There Be Dragons
First the bad news, for adolescent viewers, anyway: there don't be any dragons. Not the leathery-winged kind, at least. The title refers to a medieval map-making custom of inscribing the warning "Hic Sunt Dracones" on unexplored regions. In this case the warning refers to the unexplored regions of the psyche, where destructive emotions may lurk.
The film shows us the early life of Josemaria Escriva (1902-1975), recently canonized a saint by the Roman Catholic Church and best known as the founder of the organization Opus Dei. Escriva had an original, yet simple, idea: that a Christian can follow the path of holiness while living and working in the secular world. Of course, Christians have been shunning the world to live a life of radical dedication to Christ ever since St. Anthony of the desert. But, Escriva reasoned, Christ himself spent many years working in a carpenter's shop, while living in a village alongside ordinary people. Why can't Christians do the same?
The idea sounds benign enough, but some view Opus Dei with suspicion. The last time it showed up in a major motion picture was in The Da Vinci Code (2006), represented by an albino monk and murderer. Opus Dei members adhere to traditional Christian beliefs, and are suspected of (according to Wikipedia) "alleged secretiveness, its recruiting methods, the alleged strict rules governing members, the practice by celibate members of mortification of the flesh, its alleged elitism and misogyny, the alleged right-leaning politics of most of its members, and the alleged participation by some in authoritarian or extreme right-wing governments, especially the Francoist Government of Spain."
But if you're assuming the dragons in this film relate to Escriva's dark side, you'd be surprised. There Be Dragons presents Escriva and his companions in a consistently positive light. They are unfailingly noble, courageous, self-sacrificial, and kind; and they are simply appealing, in terms of looking like a group of friends you'd enjoy hanging out with. Considering how many culture-war strikes there are against Opus Dei and its founder, that's surprising and refreshing. Dragons presents an interesting comparison with director Roland Joffe's excellent 1986 film, The Mission, in which 18th century Jesuits sought to protect South American Indians from Portuguese slave traders, a theme which was seen as friendly to left-wing Christianity and Liberation theology. That Joffe now presents Escriva and his Opus Dei as heroic is certainly intriguing.
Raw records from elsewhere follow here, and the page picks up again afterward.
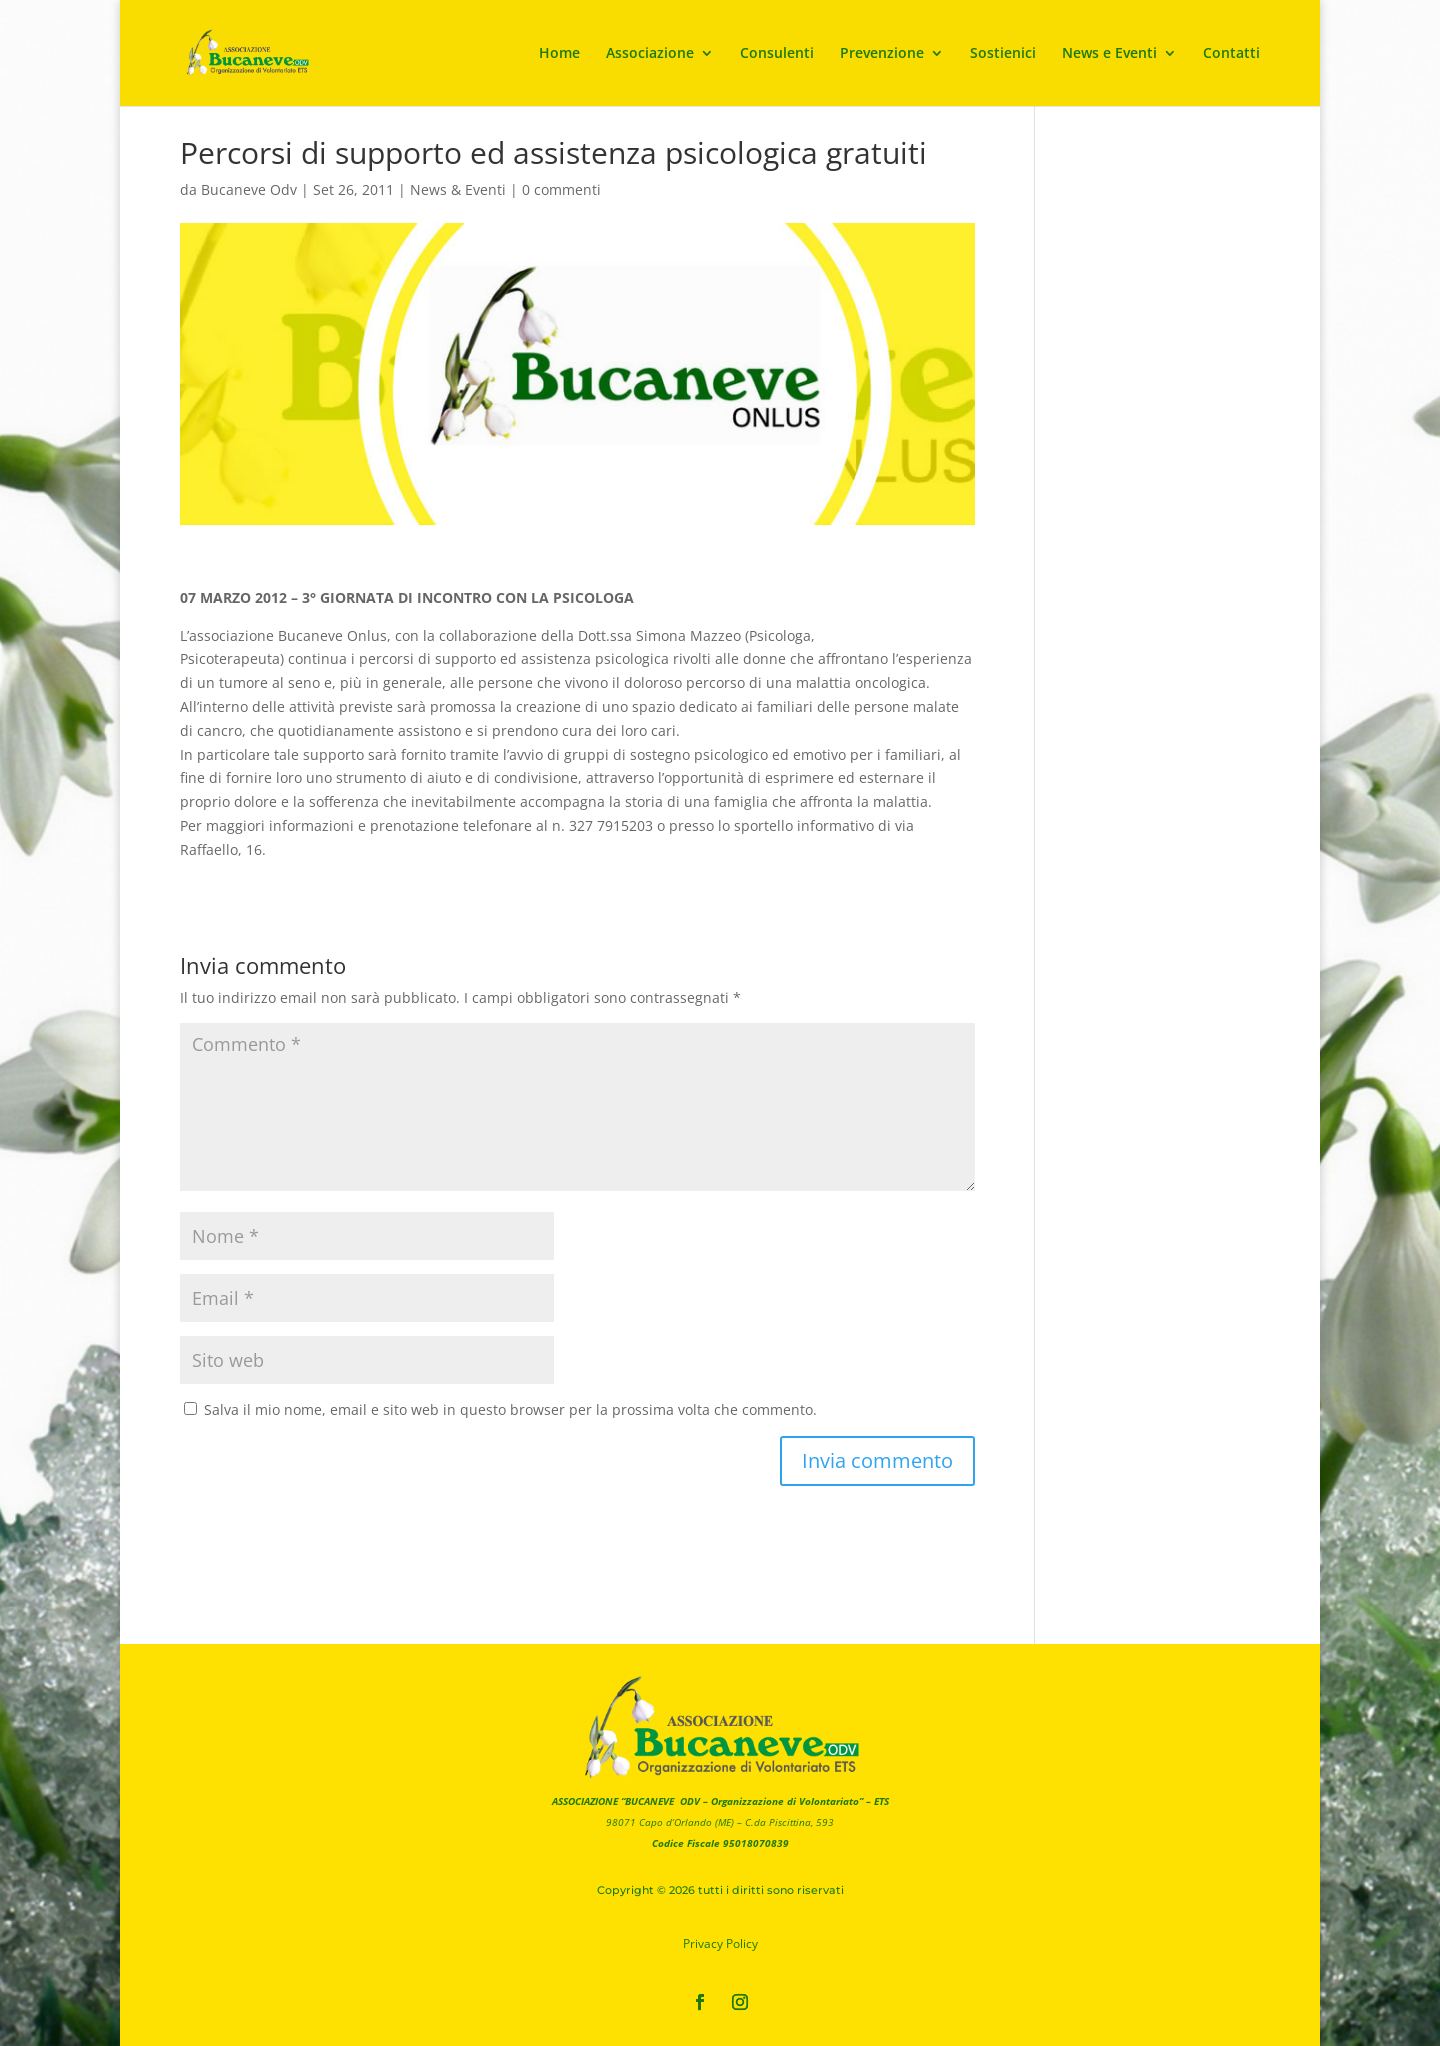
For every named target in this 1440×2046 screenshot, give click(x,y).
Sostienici (1003, 54)
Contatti (1231, 54)
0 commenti (561, 189)
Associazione (650, 54)
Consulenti (777, 54)
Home (559, 54)
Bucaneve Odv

The story, set in Spain in the early 1900s, begins with Robert Torres, an author charged with preparing a biography of Escriva. In the course of research he learns, to his surprise, that his estranged father, Manolo, and Escriva were childhood friends. We return to that childhood, and see that Manolo's family is wealthy and proud, while Josemaria's is happy and loving. When Josemaria's family business fails, Manolo's dad forbids his son to see his friend any more, reinforcing the lesson with a beating. "He thought poverty was contagious," the now-aged Manolo explains in voiceover. Manolo conceives a deep envy for his friend. "My dad had more cars, houses, and money, but Josemaria had more dad." Manolo's father instructs him: "When push comes to shove, a man has only one duty: to choose the winning side."